Measurement identity: gold v3 × llm_observed (gpt-realtime GA probes) × feat/eval-gold-v01 commit 4be9493 (the A/B comparison). before = baseline (da55690), after = plan A (fraud enum added).
⚠️These are LLM-layer probe values (not the production line's)

The table above turns the LLM layer’s measured probes (llm_observed) into block/pass at a 0.8 threshold. It is not the production rules layer’s operational value — and the source is an unmerged branch (feat/eval-gold-v01). With small n and overlapping intervals, nothing stronger than “an improving trend” can be claimed.

FPR discipline (eval design D4 / D5)

  • FNR / FPR are always reported with Wilson 95% confidence intervals, and acceptance is judged on the interval bounds (no point-estimate claims).
  • Every gold item carries a provenance (real / public / synthetic-grounded / synthetic), and metrics are reported both overall and real-only (to detect overfitting to semi-synthetic data).
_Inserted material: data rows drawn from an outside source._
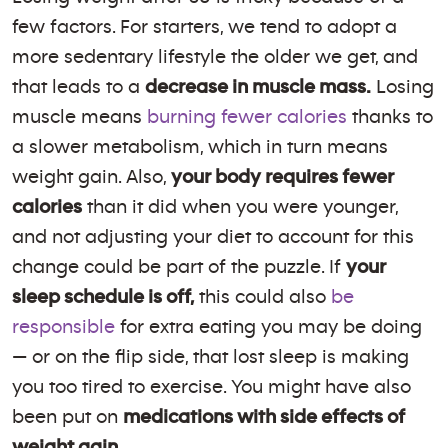
few factors. For starters, we tend to adopt a
more sedentary lifestyle the older we get, and
that leads to a
decrease in muscle mass.
Losing
muscle means
burning fewer calories
thanks to
a slower metabolism, which in turn means
weight gain. Also,
your body requires fewer
calories
than it did when you were younger,
and not adjusting your diet to account for this
change could be part of the puzzle. If
your
sleep schedule is off,
this could also
be
responsible
for extra eating you may be doing
— or on the flip side, that lost sleep is making
you too tired to exercise. You might have also
been put on
medications with side effects of
weight gain.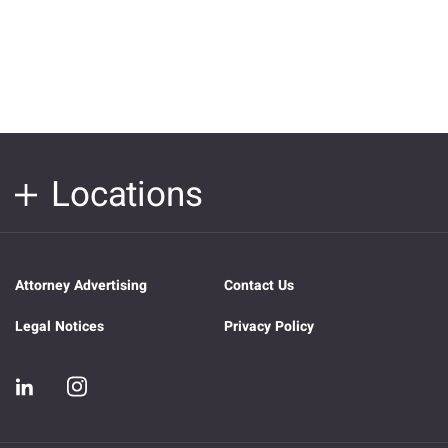
Locations
Attorney Advertising
Contact Us
Legal Notices
Privacy Policy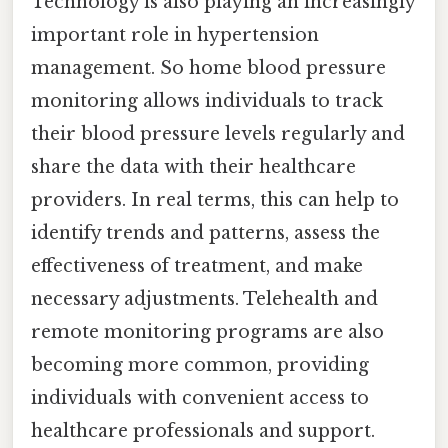
Technology is also playing an increasingly
important role in hypertension
management. So home blood pressure
monitoring allows individuals to track
their blood pressure levels regularly and
share the data with their healthcare
providers. In real terms, this can help to
identify trends and patterns, assess the
effectiveness of treatment, and make
necessary adjustments. Telehealth and
remote monitoring programs are also
becoming more common, providing
individuals with convenient access to
healthcare professionals and support.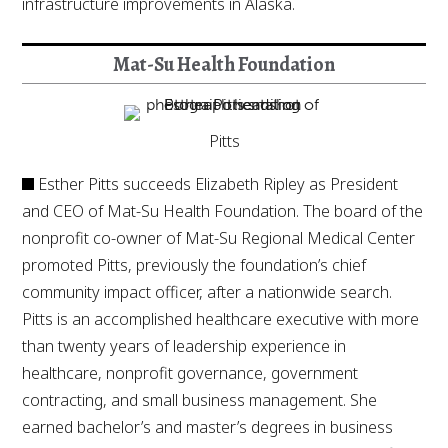
infrastructure improvements in Alaska.
Mat-Su Health Foundation
Pitts
Esther Pitts succeeds Elizabeth Ripley as President
and CEO of Mat-Su Health Foundation. The board of the
nonprofit co-owner of Mat-Su Regional Medical Center
promoted Pitts, previously the foundation’s chief
community impact officer, after a nationwide search.
Pitts is an accomplished healthcare executive with more
than twenty years of leadership experience in
healthcare, nonprofit governance, government
contracting, and small business management. She
earned bachelor’s and master’s degrees in business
With real = 0 items today, real-only cannot be measured yet.
  • The real FPR will be measured in the Chris→Hide on-device test (n≥20) — still ahead. Today's numbers are provisional values on a semi-synthetic gold set.

The improvement workbench

The open questions for making accuracy better. When a discussion moves, update this page (src/data/detection.ts).

🧠 When (and on what evidence) to promote the LLM layer to champion

  • The champion today is the rules layer. Promotion is designed as an internal swap inside the verdict port (no caller changes).
  • Evidence for promotion = interval comparison of rules vs llm on gold, plus on-device measurements. No promotion while the intervals overlap.
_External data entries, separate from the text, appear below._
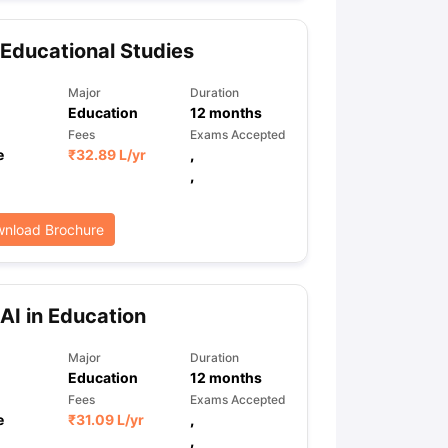
Educational Studies
ps
GRE Exam Guide
TOEFL Preparation Tips Ebook
SAT Preparation Ti
Major
Duration
ng (Sets 1-12)
IELTS Sample Papers Academic Listening (Sets 1-10)
Education
12
months
Fees
Exams Accepted
e
₹
32.89 L
/yr
,
,
nload Brochure
AI in Education
Major
Duration
Education
12
months
Fees
Exams Accepted
e
₹
31.09 L
/yr
,
,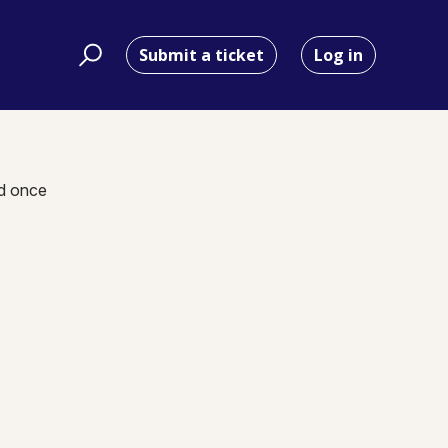
Submit a ticket
Log in
nd once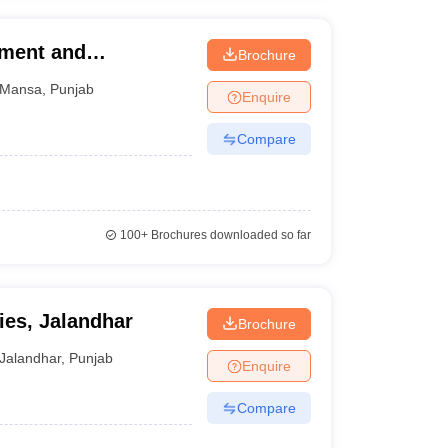
ement and
Brochure
Mansa
,
Punjab
Enquire
Compare
100+
Brochures downloaded so far
ies, Jalandhar
Brochure
Jalandhar
,
Punjab
Enquire
Compare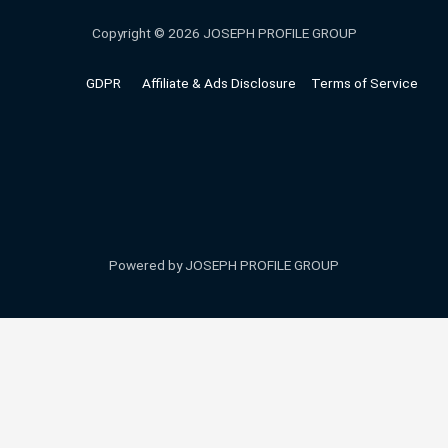
Copyright © 2026 JOSEPH PROFILE GROUP
GDPR
Affiliate & Ads Disclosure
Terms of Service
Powered by JOSEPH PROFILE GROUP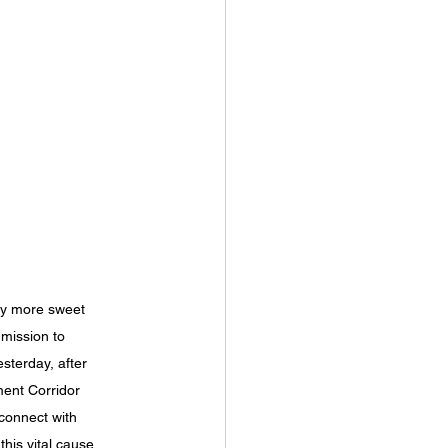
ely more sweet 
 mission to 
terday, after 
ment Corridor 
connect with 
his vital cause 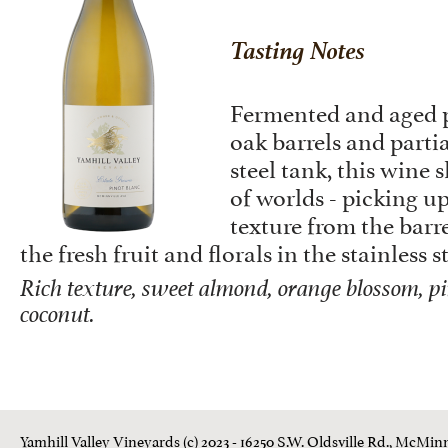
Tasting Notes
Fermented and aged p
oak barrels and partia
steel tank, this wine 
of worlds - picking up
texture from the barre
the fresh fruit and florals in the stainless s
Rich texture, sweet almond, orange blossom, pi
coconut.
Yamhill Valley Vineyards (c) 2023 - 16250 S.W. Oldsville Rd., McMinn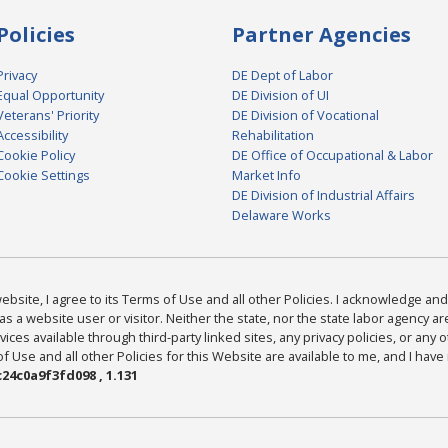
Policies
Partner Agencies
Privacy
DE Dept of Labor
Equal Opportunity
DE Division of UI
Veterans' Priority
DE Division of Vocational
Accessibility
Rehabilitation
Cookie Policy
DE Office of Occupational & Labor
Cookie Settings
Market Info
DE Division of Industrial Affairs
Delaware Works
bsite, I agree to its Terms of Use and all other Policies. I acknowledge and 
as a website user or visitor. Neither the state, nor the state labor agency 
ices available through third-party linked sites, any privacy policies, or any o
Use and all other Policies for this Website are available to me, and I have
24c0a9f3fd098 , 1.131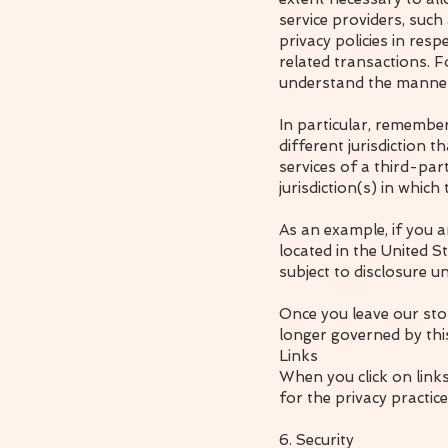
service providers, suc
privacy policies in res
related transactions. F
understand the manner 
In particular, remember
different jurisdiction t
services of a third-par
jurisdiction(s) in which 
As an example, if you 
located in the United 
subject to disclosure un
Once you leave our stor
longer governed by this
Links
When you click on link
for the privacy practic
6. Security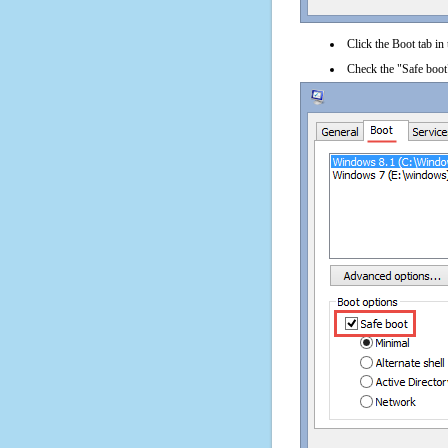
Click the Boot tab in
Check the "Safe boot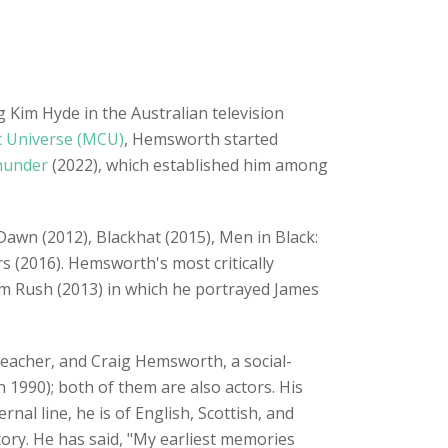
 Kim Hyde in the Australian television
c Universe (MCU)
, Hemsworth started
hunder
(2022), which established him among
Dawn (2012), Blackhat (2015), Men in Black:
s (2016). Hemsworth's most critically
lm Rush (2013) in which he portrayed James
 teacher, and Craig Hemsworth, a social-
 1990); both of them are also actors. His
al line, he is of English, Scottish, and
ry. He has said, "My earliest memories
🕵️ Fraud-miss countermeasure: choosing between plan A (fraud enum) and plan B (0.6 unknown band)

  • Both plans reduce misses 7/10 → 3/10 (provisional). Plan A moves six fraud scores up to 0.95–0.99 (a wide margin); plan B leaves them stuck at 0.6–0.7 (thin ice).
  • Plan A leads, but is unmerged (feat/eval-gold-v01). The open question is whether to wait for on-device results before merging.

📞 Acquiring real provenance (the biggest hole in the gold set)

  • Zero of the 42 gold items are real; overfitting to semi-synthetic data is currently undetectable.
  • The path is ready: calls from the Chris→Hide on-device test (n≥20) get PII-masked and promoted into gold as real provenance via the gold_candidates queue.

📏 Record the rules layer's own gold measurements

  • eval_scorer.py --source rules can measure the production rules layer on the same 42 gold items, but those numbers are not yet recorded on this page.
  • Next step: put rules vs llm side by side with intervals — the foundation for the champion-promotion decision.

🏷️ Working through the labeling queue (PII masking required)

  • A labeling queue of real transcripts (untracked in git, potentially containing PII) exists locally. PII must be masked before promotion (the queue file says so itself).
  • Who labels, and against which criteria, is undecided. gold_category assignment should follow the taxonomy.
📌How to update this page

Numbers and open questions live in src/data/detection.ts. Every new measurement must be tied to “gold version × target (rules / llm) × commit” and carry a Wilson 95% CI. When on-device results arrive, don’t replace the provisional values — show both (the gap versus the semi-synthetic gold is itself information).